**Records for processing**
= = = = = = =
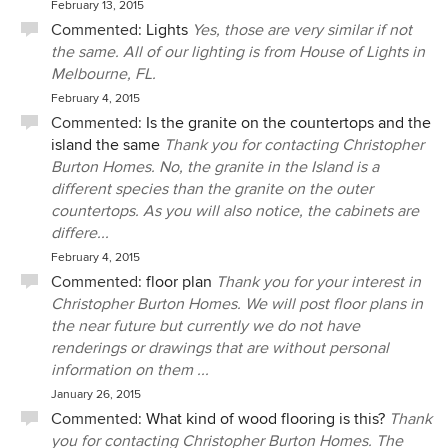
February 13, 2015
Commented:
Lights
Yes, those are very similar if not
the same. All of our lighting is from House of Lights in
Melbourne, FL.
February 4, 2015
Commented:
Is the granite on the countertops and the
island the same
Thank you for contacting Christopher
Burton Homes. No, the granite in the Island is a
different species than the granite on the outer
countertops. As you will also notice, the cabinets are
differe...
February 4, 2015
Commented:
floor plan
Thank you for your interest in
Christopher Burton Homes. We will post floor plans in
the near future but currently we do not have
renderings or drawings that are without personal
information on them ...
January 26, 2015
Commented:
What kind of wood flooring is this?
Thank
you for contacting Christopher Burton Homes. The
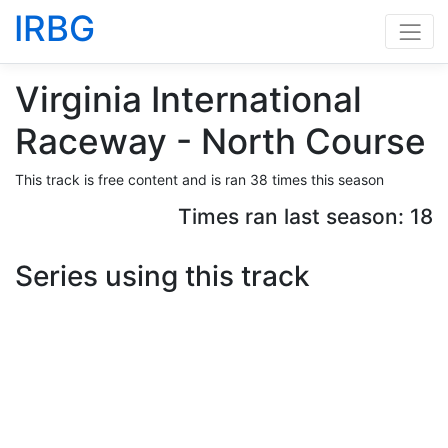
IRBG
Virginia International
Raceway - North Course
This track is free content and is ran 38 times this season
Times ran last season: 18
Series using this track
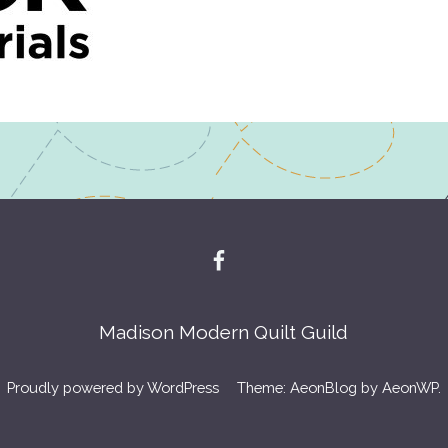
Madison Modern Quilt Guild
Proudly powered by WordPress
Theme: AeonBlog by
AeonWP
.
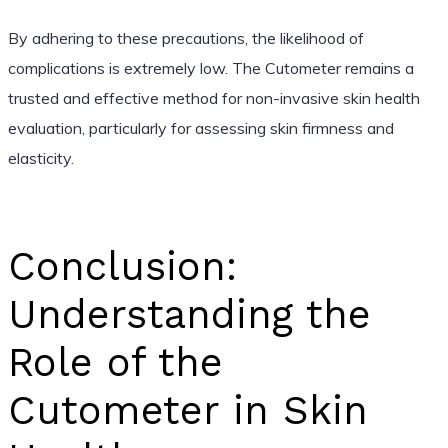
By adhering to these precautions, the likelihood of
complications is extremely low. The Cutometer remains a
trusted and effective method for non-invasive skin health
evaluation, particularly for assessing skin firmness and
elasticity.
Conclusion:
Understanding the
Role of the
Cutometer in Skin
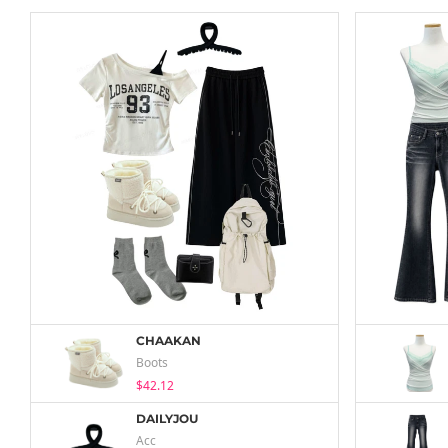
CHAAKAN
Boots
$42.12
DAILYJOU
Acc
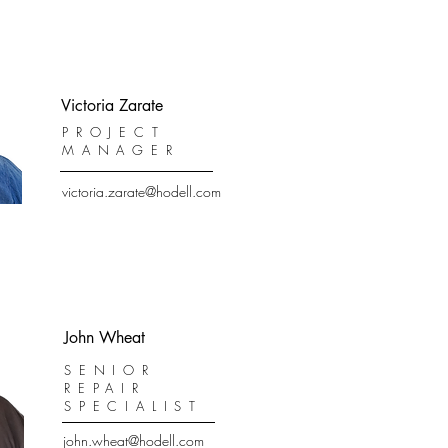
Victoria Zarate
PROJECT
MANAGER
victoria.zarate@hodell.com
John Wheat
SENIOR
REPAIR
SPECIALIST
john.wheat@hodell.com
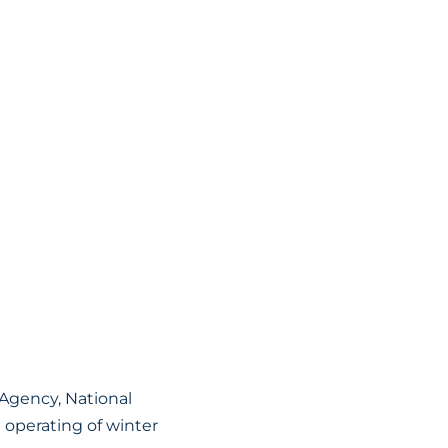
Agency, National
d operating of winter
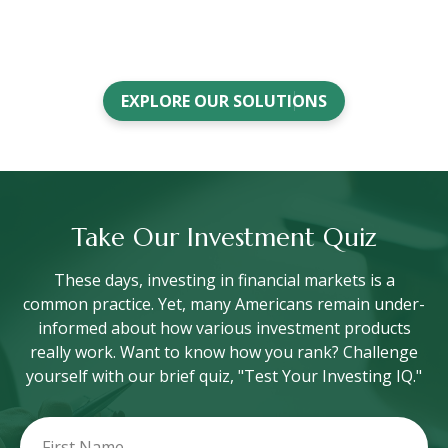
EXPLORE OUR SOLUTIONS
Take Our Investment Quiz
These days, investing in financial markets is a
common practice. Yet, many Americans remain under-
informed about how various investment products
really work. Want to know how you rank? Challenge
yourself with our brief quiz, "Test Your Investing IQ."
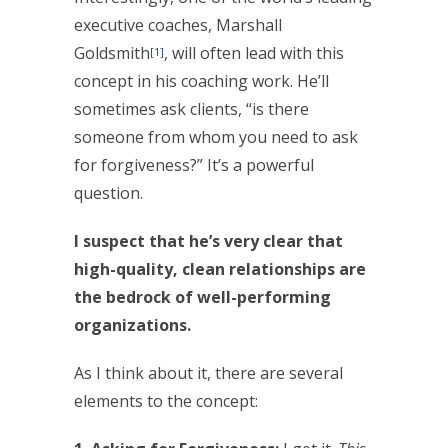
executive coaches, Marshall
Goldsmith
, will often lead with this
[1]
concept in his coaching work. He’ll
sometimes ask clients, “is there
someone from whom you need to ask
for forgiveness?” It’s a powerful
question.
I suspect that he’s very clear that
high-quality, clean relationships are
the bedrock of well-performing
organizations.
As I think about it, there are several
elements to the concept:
= = = = = = =
**Work to complete**
Word for word, write out each line from the one with "Proudly powered by WordPress" through the end of the entries above, and omit any pictures.

**Exercise response**
Proudly powered by WordPress
Theme: AeonBlog by
AeonWP
.
By adhering to these precautions, the likelihood of
complications is extremely low. The Cutometer remains a
trusted and effective method for non-invasive skin health
evaluation, particularly for assessing skin firmness and
elasticity.
Conclusion:
Understanding the
Role of the
Cutometer in Skin
CHAAKAN
Boots
$42.12
DAILYJOU
Acc
Victoria Zarate
PROJECT
MANAGER
victoria.zarate@hodell.com
John Wheat
SENIOR
REPAIR
SPECIALIST
john.wheat@hodell.com
Agency, National
d operating of winter
EXPLORE OUR SOLUTIONS
Take Our Investment Quiz
These days, investing in financial markets is a
common practice. Yet, many Americans remain under-
informed about how various investment products
really work. Want to know how you rank? Challenge
yourself with our brief quiz, "Test Your Investing IQ."
executive coaches, Marshall
Goldsmith
, will often lead with this
[1]
concept in his coaching work. He’ll
sometimes ask clients, “is there
someone from whom you need to ask
for forgiveness?” It’s a powerful
question.
I suspect that he’s very clear that
high-quality, clean relationships are
the bedrock of well-performing
organizations.
As I think about it, there are several
elements to the concept:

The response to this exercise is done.